[Math] Show that $f$ maps the entire unit disc onto itself.

Question

Suppose $f$ is analytic in the unit disc $D(0,1)$ and maps the unit circle into itself. Show then that $f$ maps the entire disc onto itself.
So the outline wants us to use the Max Modulus Theorem to show that $f$ maps $D(0,1)$ into itself. Then, use the fact that we proved that if $f:S \to T$, $f$ non-constant and analytic on $S$, and if $f(z)$ is a boundary point, $z$ is a boundary of $S$ to show that the mapping is onto.
I'm not sure if mapping the unit circle into itself means that $|f|=1$ on the unit circle. Also is the unit disc compact? Thanks!

Answer 1

If $w \in D$ and $w \not \in f(D)$ then $$ z \mapsto \frac{1}{f(z)-w} $$ is holomorphic on $\overline{D}$. By the maximum modulus principle, for any $z \in D$ $$ \left|\frac{1}{f(z)-w}\right| \leq \max_{\omega \in \partial D} \left| \frac{1}{f(\omega)-w} \right| \leq \max_{\omega \in \partial D}\frac{1}{\left||f(\omega)|-|w|\right|} = \frac{1}{1-|w|} $$ so $|f(z) - w| \geq 1-|w|$. This means that $D \setminus f(D)$ is open. By the open mapping theorem either $f$ is constant or $f(D)$ is open. The latter implies that $f(D)=D$ since $D$ is connected. Moreover, the image of a compact set under a continuous function is compact. Therefore if $f$ is not constant then $f(\overline{D}) = \overline{D}$.

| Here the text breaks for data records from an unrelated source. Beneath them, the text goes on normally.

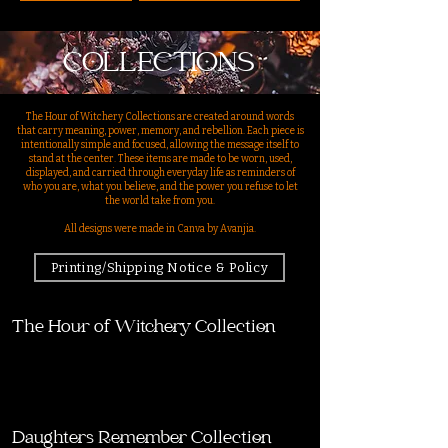
COLLECTIONS
The Hour of Witchery Collections are created around words
that carry meaning, power, memory, and rebellion. Each piece is
intentionally simple and focused, allowing the message itself to
stand at the center. These items are made to be worn, used,
displayed, and carried through everyday life as reminders of
who you are, what you believe, and the power you refuse to let
the world take from you.
All designs were made in Canva by Avanjia.
Printing/Shipping Notice & Policy
The Hour of Witchery Collection
Daughters Remember Collection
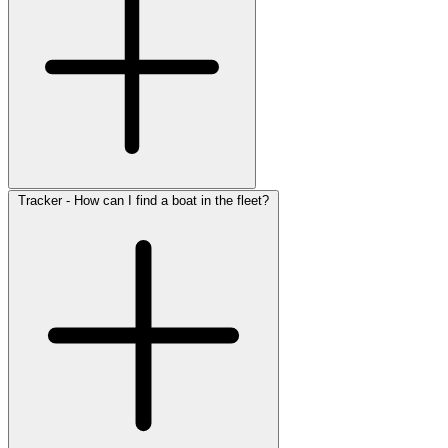
Tracker - How can I find a boat in the fleet?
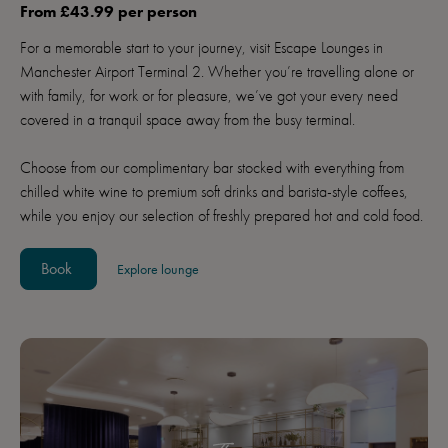
From £43.99 per person
For a memorable start to your journey, visit Escape Lounges in
Manchester Airport Terminal 2. Whether you’re travelling alone or
with family, for work or for pleasure, we’ve got your every need
covered in a tranquil space away from the busy terminal.
Choose from our complimentary bar stocked with everything from
chilled white wine to premium soft drinks and barista-style coffees,
while you enjoy our selection of freshly prepared hot and cold food.
Book
Explore lounge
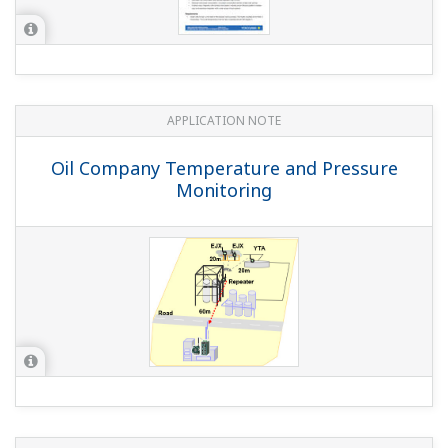
Preferences
Statistics
APPLICATION NOTE
Marketing
Monitoring of Chemical Reactor
Show details
Allow all cookies
Use necessary cookies only
APPLICATION NOTE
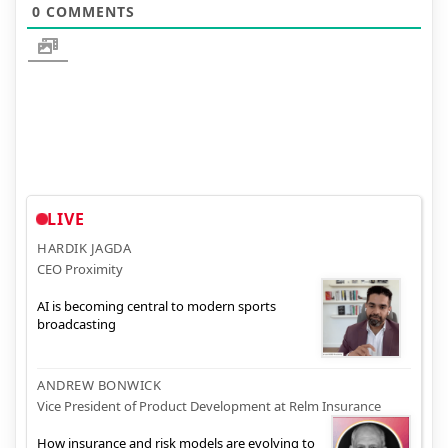
0
COMMENTS
LIVE
HARDIK JAGDA
CEO Proximity
AI is becoming central to modern sports
broadcasting
ANDREW BONWICK
Vice President of Product Development at Relm Insurance
How insurance and risk models are evolving to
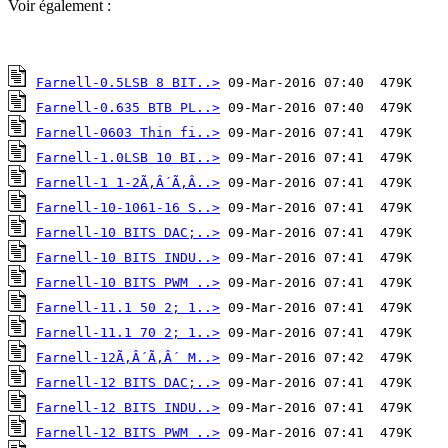
Voir également :
Farnell-0.5LSB 8 BIT..>
Farnell-0.635 BTB PL..>
Farnell-0603 Thin fi..>
Farnell-1.0LSB 10 BI..>
Farnell-1 1-2Ã‚Â´Ã‚Â..>
Farnell-10-1061-16 S..>
Farnell-10 BITS DAC;..>
Farnell-10 BITS INDU..>
Farnell-10 BITS PWM ..>
Farnell-11.1 50 2; 1..>
Farnell-11.1 70 2; 1..>
Farnell-12Ã‚Â´Ã‚Â´ M..>
Farnell-12 BITS DAC;..>
Farnell-12 BITS INDU..>
Farnell-12 BITS PWM ..>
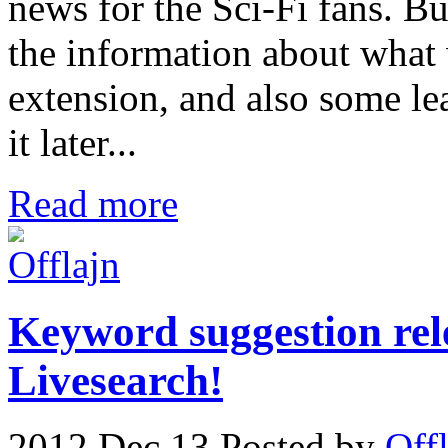
news for the Sci-Fi fans. B
the information about what
extension, and also some le
it later...
Read more
Keyword suggestion rel
Livesearch!
2012 Dec 13
Posted by
Off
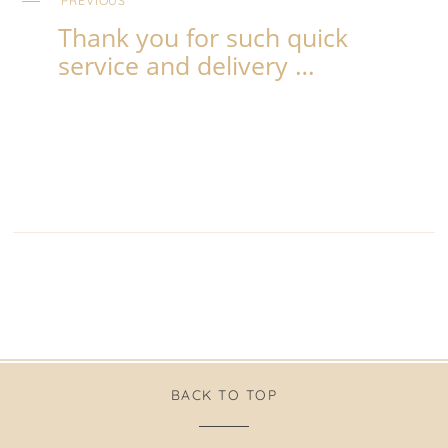
PREVIOUS
Thank you for such quick
service and delivery …
BACK TO TOP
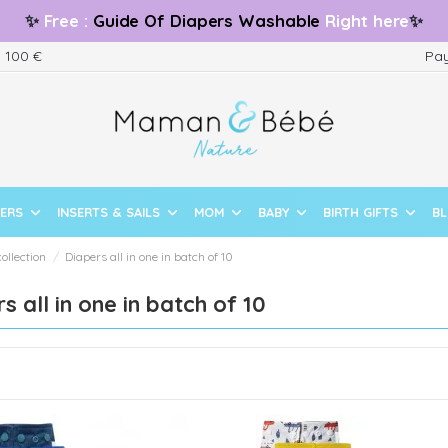
✨
Free
:
Guide
Of Diapers Washable
Right here
✨
m 100 €
Pay
PERS
INSERTS & SAILS
MOM
BABY
BIRTH GIFTS
B
collection
Diapers all in one in batch of 10
s all in one in batch of 10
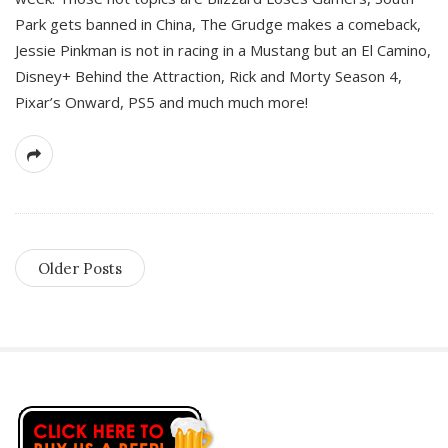
Park gets banned in China, The Grudge makes a comeback,
Jessie Pinkman is not in racing in a Mustang but an El Camino,
Disney+ Behind the Attraction, Rick and Morty Season 4,
Pixar’s Onward, PS5 and much much more!
Older Posts
S
i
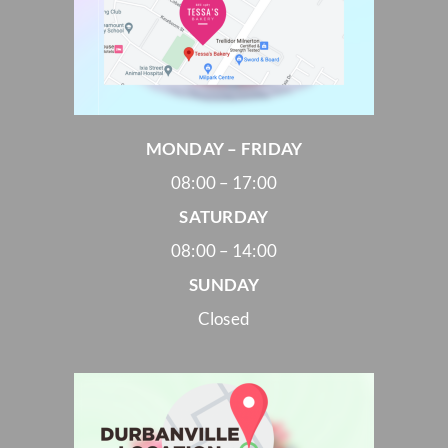
MONDAY – FRIDAY
08:00 – 17:00
SATURDAY
08:00 – 14:00
SUNDAY
Closed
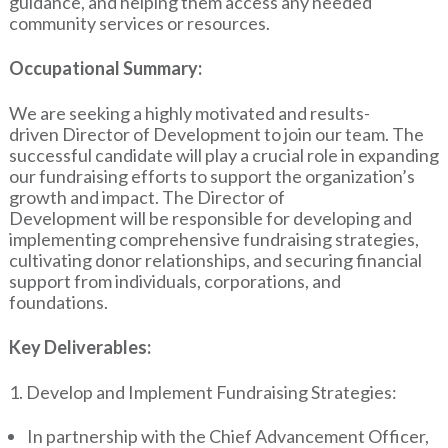
guidance, and helping them access any needed
community services or resources.
Occupational Summary:
We are seeking a highly motivated and results-
driven Director of Development to join our team. The
successful candidate will play a crucial role in expanding
our fundraising efforts to support the organization’s
growth and impact. The Director of
Development will be responsible for developing and
implementing comprehensive fundraising strategies,
cultivating donor relationships, and securing financial
support from individuals, corporations, and
foundations.
Key Deliverables:
1. Develop and Implement Fundraising Strategies:
In partnership with the Chief Advancement Officer,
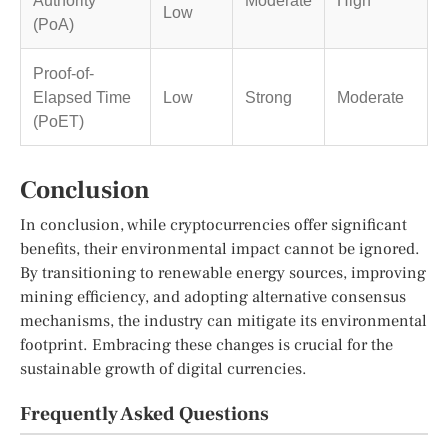
Low
(PoA)
Proof-of-
Elapsed Time
Low
Strong
Moderate
(PoET)
Conclusion
In conclusion, while cryptocurrencies offer significant
benefits, their environmental impact cannot be ignored.
By transitioning to renewable energy sources, improving
mining efficiency, and adopting alternative consensus
mechanisms, the industry can mitigate its environmental
footprint. Embracing these changes is crucial for the
sustainable growth of digital currencies.
Frequently Asked Questions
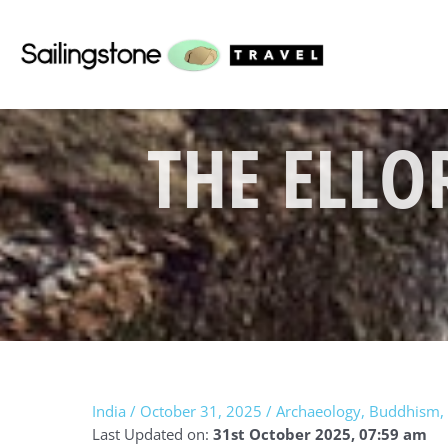
Skip
to
content
THE ELLO
India
/
October 31, 2025
/
Archaeology
,
Buddhism
,
Last Updated on:
31st October 2025, 07:59 am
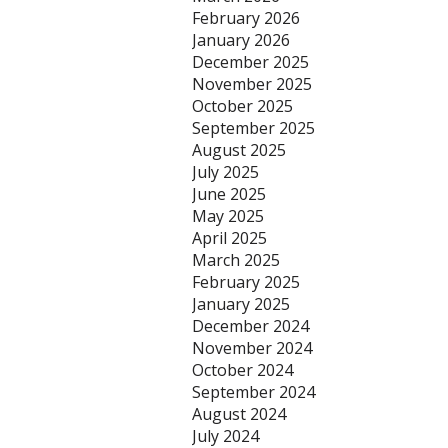
February 2026
January 2026
December 2025
November 2025
October 2025
September 2025
August 2025
July 2025
June 2025
May 2025
April 2025
March 2025
February 2025
January 2025
December 2024
November 2024
October 2024
September 2024
August 2024
July 2024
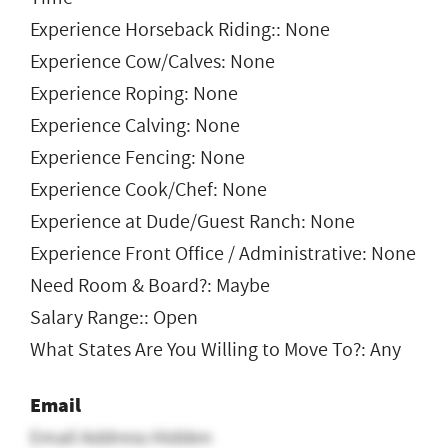
Experience Horseback Riding:: None
Experience Cow/Calves: None
Experience Roping: None
Experience Calving: None
Experience Fencing: None
Experience Cook/Chef: None
Experience at Dude/Guest Ranch: None
Experience Front Office / Administrative: None
Need Room & Board?: Maybe
Salary Range:: Open
What States Are You Willing to Move To?: Any
Email
Email Address Hidden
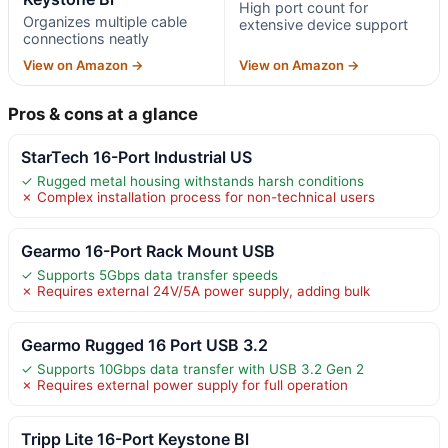
High port count for
Organizes multiple cable
extensive device support
connections neatly
View on Amazon →
View on Amazon →
Pros & cons at a glance
StarTech 16-Port Industrial US
✓ Rugged metal housing withstands harsh conditions
✗ Complex installation process for non-technical users
Gearmo 16-Port Rack Mount USB
✓ Supports 5Gbps data transfer speeds
✗ Requires external 24V/5A power supply, adding bulk
Gearmo Rugged 16 Port USB 3.2
✓ Supports 10Gbps data transfer with USB 3.2 Gen 2
✗ Requires external power supply for full operation
Tripp Lite 16-Port Keystone Bl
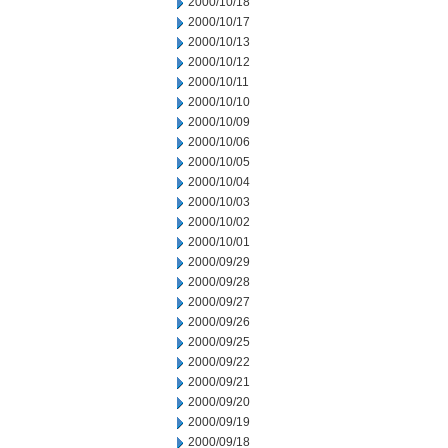
2000/10/18
2000/10/17
2000/10/13
2000/10/12
2000/10/11
2000/10/10
2000/10/09
2000/10/06
2000/10/05
2000/10/04
2000/10/03
2000/10/02
2000/10/01
2000/09/29
2000/09/28
2000/09/27
2000/09/26
2000/09/25
2000/09/22
2000/09/21
2000/09/20
2000/09/19
2000/09/18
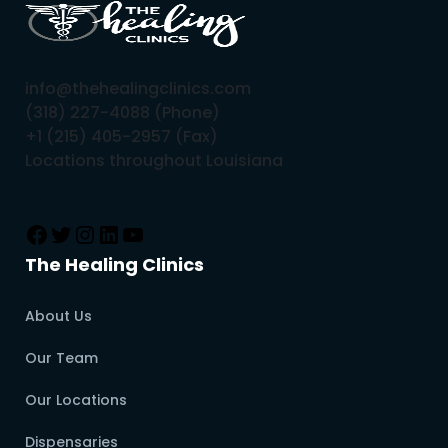
info@thehealingclinics.com
(318) 227-4088 (Phone)
+1 (215) 405-2957 (Fax)
Locations throughout Louisiana
The Healing Clinics
About Us
Our Team
Our Locations
Dispensaries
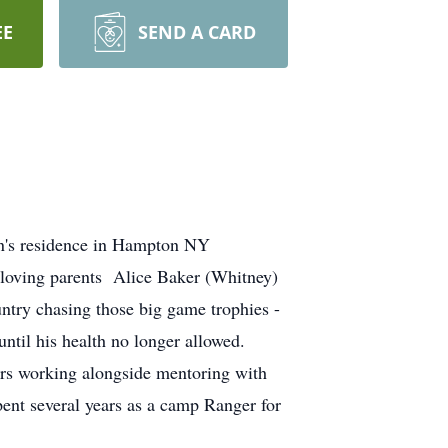
EE
SEND A CARD
on's residence in Hampton NY
 loving parents Alice Baker (Whitney)
try chasing those big game trophies -
ntil his health no longer allowed.
urs working alongside mentoring with
pent several years as a camp Ranger for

Or, alternatively, this bound shows that $w$ can be moved in a straight line towards $0$ while the radius of the "image free" disc around it increases. For $w=0$ the bound becomes $|f(z)| \geq 1$ so that $f(D) \cap D = \emptyset$. So either $f(D)$ contains all of $D$ or avoids it entirely. In the latter case $f$ maps into the unit circle. This would mean that $\overline{f} = f^{-1}$ but $\overline{f}$ can be holomorphic (complex differentiable) only if $f'$ vanishes identically. The conclusion is that either $f(D)=D$ or $f$ is constant.